### [The task]
Here is the task for the listing below: output exactly the lines from the one containing "UEA ECONOMIA CIRCULAR" through the one containing "dokter dengan subsidi penuh kepada mahasiswa", and leave out the pictures.

★ ★ ★ ★ ★ ★ ★

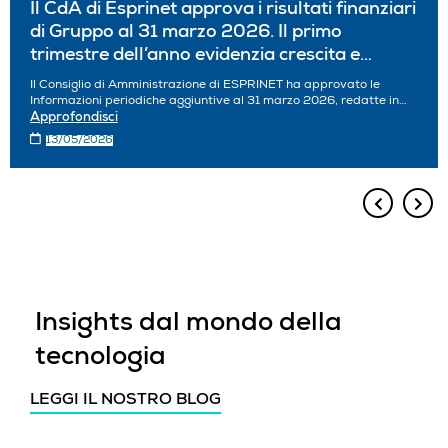
Il CdA di Esprinet approva i risultati finanziari
di Gruppo al 31 marzo 2026. Il primo
trimestre dell’anno evidenzia crescita e
capacita’ di generare stabilmente valore
Il Consiglio di Amministrazione di ESPRINET ha approvato le
Informazioni periodiche aggiuntive al 31 marzo 2026, redatte in
conformità con i principi contabili internazionali IFRS.
Approfondisci
13/05/2026
Insights dal mondo della
tecnologia
LEGGI IL NOSTRO BLOG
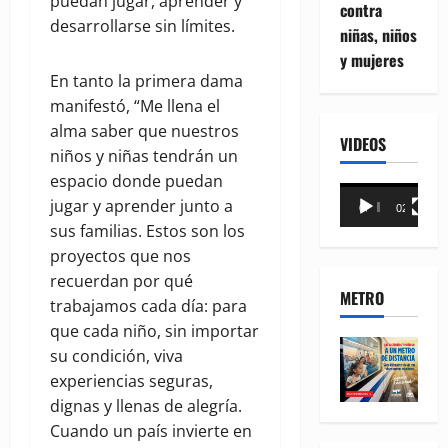
puedan jugar, aprender y
contra
desarrollarse sin límites.
niñas, niños
y mujeres
En tanto la primera dama
manifestó, “Me llena el
alma saber que nuestros
VIDEOS
niños y niñas tendrán un
espacio donde puedan
Reproductor
jugar y aprender junto a
00:00
02:18
de
sus familias. Estos son los
vídeo
proyectos que nos
recuerdan por qué
METRO
trabajamos cada día: para
que cada niño, sin importar
su condición, viva
experiencias seguras,
dignas y llenas de alegría.
Cuando un país invierte en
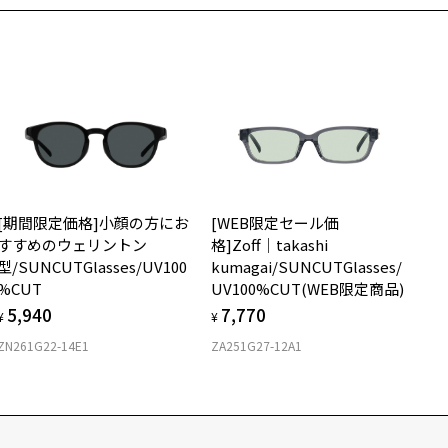
ください。
イプ
あまり長い時間ご使用されないようご注意ください。
ウエリントン
名：ファッション用グラス
ンズの材質：プラスチック
質
ンズカラー：グレーグリーン(Z-GYGN85F)/グリーン系
ンズ枠の材質：ニッケル合金(塗装)
ロント素材：メタル
ンプルの材質：ニッケル合金(塗装)
視光線透過率：18%
外線透過率：0.1%以下 (紫外線カット率：99.9%以上)
[期間限定価格]小顔の方にお
[WEB限定セール価
すすめのウェリントン
格]Zoff│takashi
式会社インターメスティック
型/SUNCUTGlasses/UV100
kumagai/SUNCUTGlasses/
フ・カスタマーサポート
%CUT
UV100%CUT(WEB限定商品)
L：0120-013-883
5,940
7,770
¥
¥
用上の注意：高温のところに置いたり、傷をつけるような金属と一緒
ZN261G22-14E1
ZA251G27-12A1
しまわないようご注意下さい。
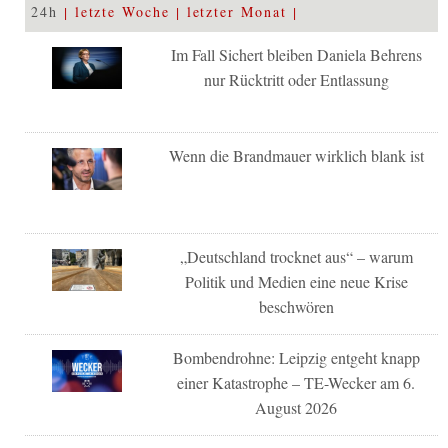
24h
letzte Woche
letzter Monat
Im Fall Sichert bleiben Daniela Behrens
nur Rücktritt oder Entlassung
Wenn die Brandmauer wirklich blank ist
„Deutschland trocknet aus“ – warum
Politik und Medien eine neue Krise
beschwören
Bombendrohne: Leipzig entgeht knapp
einer Katastrophe – TE-Wecker am 6.
August 2026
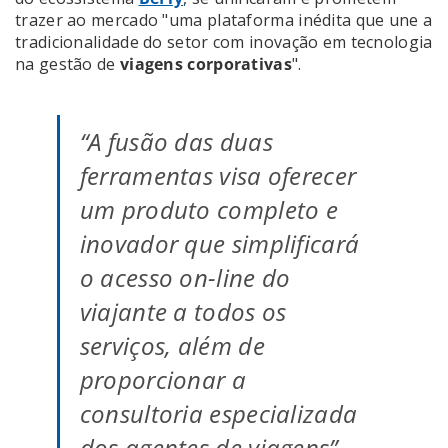
trazer ao mercado "uma plataforma inédita que une a
tradicionalidade do setor com inovação em tecnologia
na gestão de
viagens corporativas
".
“A fusão das duas
ferramentas visa oferecer
um produto completo e
inovador que simplificará
o acesso on-line do
viajante a todos os
serviços, além de
proporcionar a
consultoria especializada
dos agentes de viagens”.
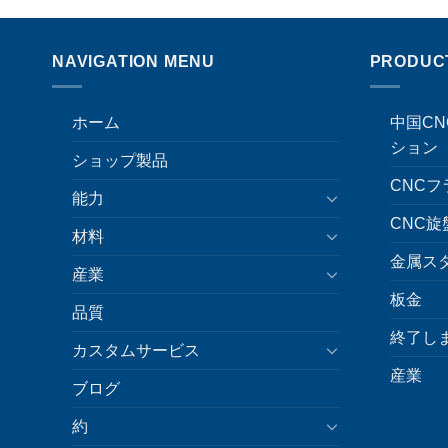
NAVIGATION MENU
PRODUC
ホーム
中国C
ション
ショップ製品
CNC
能力
CNC旋
材料
金属ス
産業
板金
品質
終了し
カスタムサービス
産業
ブログ
約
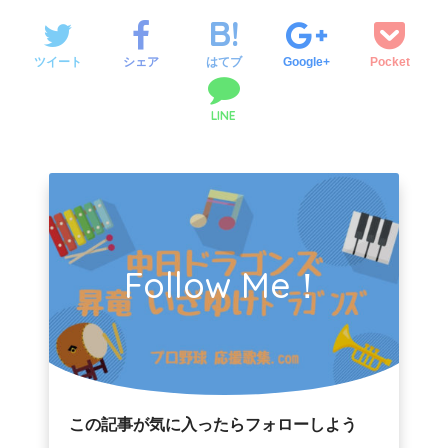
ツイート
シェア
はてブ
Google+
Pocket
LINE
Follow Me！
この記事が気に入ったらフォローしよう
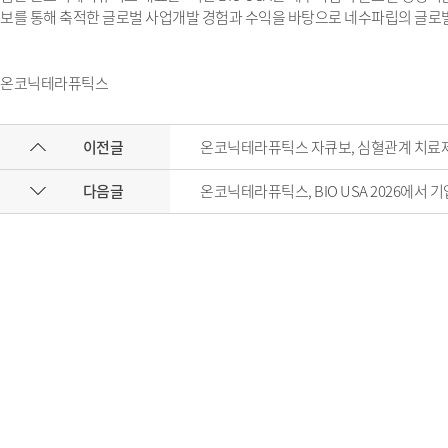
보를 통해 축적한 글로벌 사업개발 경험과 수익을 바탕으로 네수파립의 글로
온코닉테라퓨틱스
이전글
온코닉테라퓨틱스 자큐보, 심혈관계 치료제
다음글
온코닉테라퓨틱스, BIO USA 2026에서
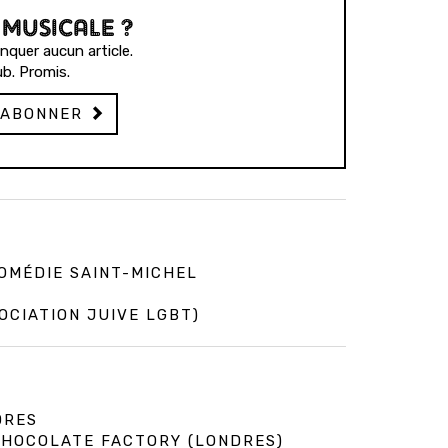
 MUSICALE ?
quer aucun article.
b. Promis.
'ABONNER
COMÉDIE SAINT-MICHEL
OCIATION JUIVE LGBT)
DRES
 CHOCOLATE FACTORY (LONDRES)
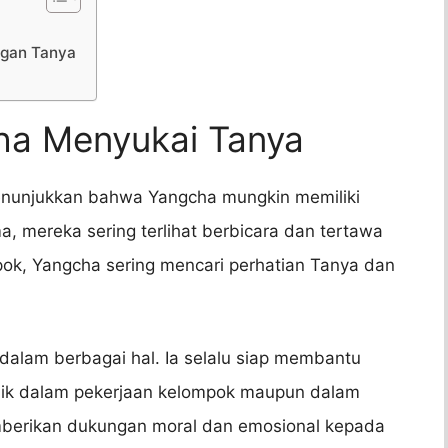
gan Tanya
ha Menyukai Tanya
nunjukkan bahwa Yangcha mungkin memiliki
, mereka sering terlihat berbicara dan tertawa
ok, Yangcha sering mencari perhatian Tanya dan
alam berbagai hal. Ia selalu siap membantu
aik dalam pekerjaan kelompok maupun dalam
emberikan dukungan moral dan emosional kepada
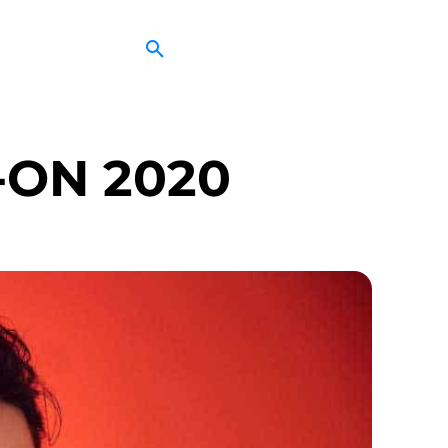
-ON 2020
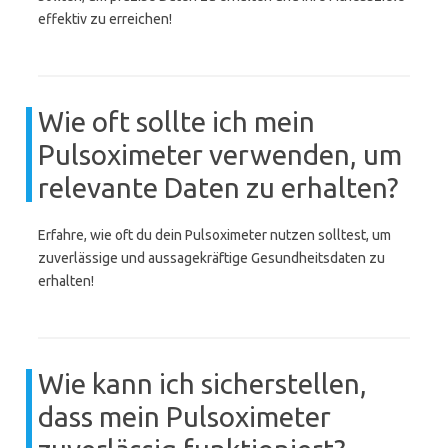
effektiv zu erreichen!
Wie oft sollte ich mein
Pulsoximeter verwenden, um
relevante Daten zu erhalten?
Erfahre, wie oft du dein Pulsoximeter nutzen solltest, um
zuverlässige und aussagekräftige Gesundheitsdaten zu
erhalten!
Wie kann ich sicherstellen,
dass mein Pulsoximeter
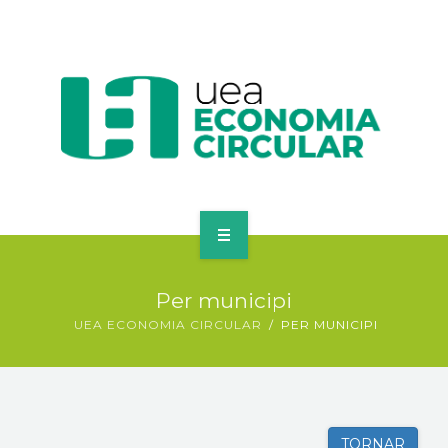
ECONOMIA CIRCULAR
Per municipi
MERCAT D’INTERCANVI
UEA ECONOMIA CIRCULAR
PER MUNICIPI
EINES PER EMPRESES
ACTUALITAT
TORNAR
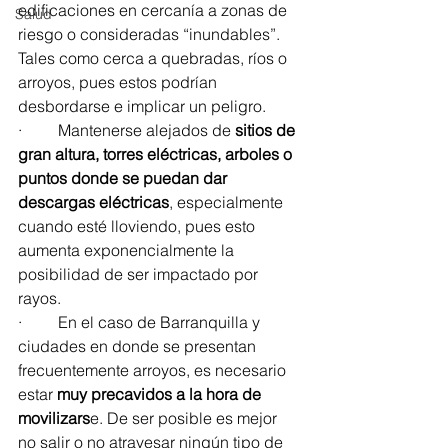
edificaciones en cercanía a zonas de 
Salud
riesgo o consideradas “inundables”. 
Tales como cerca a quebradas, ríos o 
arroyos, pues estos podrían 
desbordarse e implicar un peligro. 
·         Mantenerse alejados de 
sitios de 
gran altura, torres eléctricas, arboles o 
puntos donde se puedan dar 
descargas eléctricas
, especialmente 
cuando esté lloviendo, pues esto 
aumenta exponencialmente la 
posibilidad de ser impactado por 
rayos. 
·         En el caso de Barranquilla y 
ciudades en donde se presentan 
frecuentemente arroyos, es necesario 
estar 
muy precavidos a la hora de 
movilizars
e. De ser posible es mejor 
no salir o no atravesar ningún tipo de 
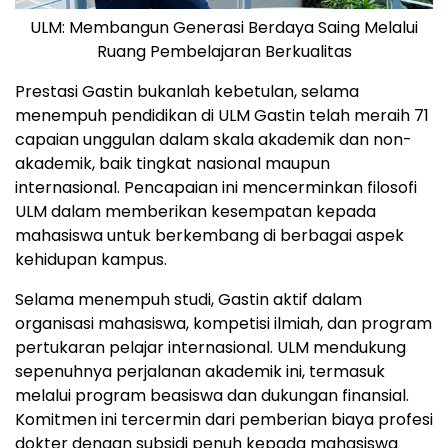
ULM: Membangun Generasi Berdaya Saing Melalui
Ruang Pembelajaran Berkualitas
Prestasi Gastin bukanlah kebetulan, selama
menempuh pendidikan di ULM Gastin telah meraih 71
capaian unggulan dalam skala akademik dan non-
akademik, baik tingkat nasional maupun
internasional. Pencapaian ini mencerminkan filosofi
ULM dalam memberikan kesempatan kepada
mahasiswa untuk berkembang di berbagai aspek
kehidupan kampus.
Selama menempuh studi, Gastin aktif dalam
organisasi mahasiswa, kompetisi ilmiah, dan program
pertukaran pelajar internasional. ULM mendukung
sepenuhnya perjalanan akademik ini, termasuk
melalui program beasiswa dan dukungan finansial.
Komitmen ini tercermin dari pemberian biaya profesi
dokter dengan subsidi penuh kepada mahasiswa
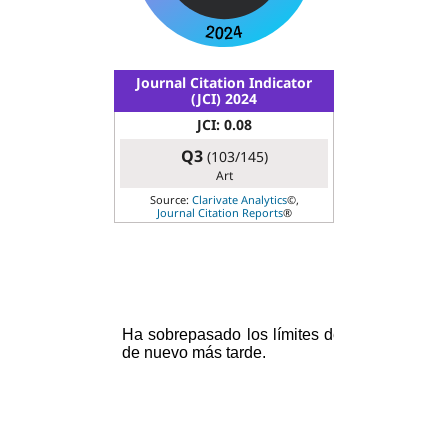
Journal Citation Indicator
(JCI) 2024
JCI: 0.08
Q3
(103/145)
Art
Source:
Clarivate Analytics
©,
Journal Citation Reports
®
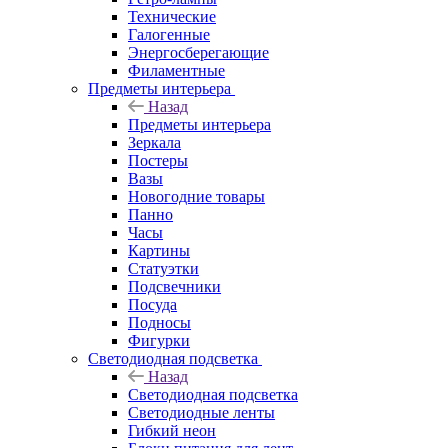
Технические
Галогенные
Энергосберегающие
Филаментные
Предметы интерьера
Назад
Предметы интерьера
Зеркала
Постеры
Вазы
Новогодние товары
Панно
Часы
Картины
Статуэтки
Подсвечники
Посуда
Подносы
Фигурки
Светодиодная подсветка
Назад
Светодиодная подсветка
Светодиодные ленты
Гибкий неон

★ ★ ★ ★ ★ ★ ★

### [Solution for this exercise]
UEA ECONOMIA CIRCULAR
PER MUNICIPI
EINES PER EMPRESES
ACTUALITAT
TORNAR
edificaciones en cercanía a zonas de 
Salud
riesgo o consideradas “inundables”. 
Tales como cerca a quebradas, ríos o 
arroyos, pues estos podrían 
desbordarse e implicar un peligro. 
·         Mantenerse alejados de 
sitios de 
gran altura, torres eléctricas, arboles o 
puntos donde se puedan dar 
descargas eléctricas
, especialmente 
cuando esté lloviendo, pues esto 
aumenta exponencialmente la 
posibilidad de ser impactado por 
rayos. 
·         En el caso de Barranquilla y 
ciudades en donde se presentan 
frecuentemente arroyos, es necesario 
estar 
muy precavidos a la hora de 
movilizars
e. De ser posible es mejor 
no salir o no atravesar ningún tipo de 
ULM: Membangun Generasi Berdaya Saing Melalui
Ruang Pembelajaran Berkualitas
Prestasi Gastin bukanlah kebetulan, selama
menempuh pendidikan di ULM Gastin telah meraih 71
capaian unggulan dalam skala akademik dan non-
akademik, baik tingkat nasional maupun
internasional. Pencapaian ini mencerminkan filosofi
ULM dalam memberikan kesempatan kepada
mahasiswa untuk berkembang di berbagai aspek
kehidupan kampus.
Selama menempuh studi, Gastin aktif dalam
organisasi mahasiswa, kompetisi ilmiah, dan program
pertukaran pelajar internasional. ULM mendukung
sepenuhnya perjalanan akademik ini, termasuk
melalui program beasiswa dan dukungan finansial.
Komitmen ini tercermin dari pemberian biaya profesi
dokter dengan subsidi penuh kepada mahasiswa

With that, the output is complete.